Elongate, cylindrical to slightly flattened, compact beetles, usually finely pubescent and with acute posterior angles on pronotum. They closely resemble Elateridae in the form of the prothorax and in the possession of a clicking device involving the prosternal process and mesosternal cavity, but they differ from all elaterids in having the labrum concealed beneath the clypeus, all 5 ventrites connate, and the antennae sometimes received in grooves just beneath the lateral pronotal carinae or ventrally crossing or bordering the notosternal suture. The tarsi are usually simple, but in Galbites they bear membranous appendages on segments 2--4.

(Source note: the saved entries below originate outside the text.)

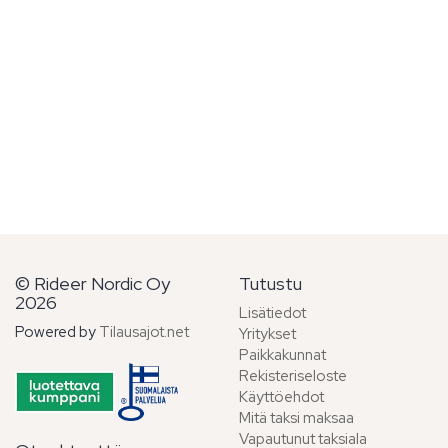
© Rideer Nordic Oy
Tutustu
2026
Lisätiedot
Powered by
Tilausajot.net
Yritykset
Paikkakunnat
Rekisteriseloste
Käyttöehdot
Mitä taksi maksaa
Vapautunut taksiala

Larvae usually flattened, with no legs and reduced head with minute antennae and non-opposable or immovable mandibles. There are two common larval types: that found in Fornax and its relatives, in which the body is parallel-sided with a sclerotised, wedge-like head, and another, characteristic of Trigonopleurus and related groups, which resembles a buprestid larva in having an enlarged prothorax bearing rod-like sclerotisations.


Hemiopsida is probably the largest Australian genus, and Galbites is a distinctive Melanesian genus which extends to Cape York. [Cobos 1964; J. C. M. Gardner 1935; Mamaev 1976a; Muona 1987.]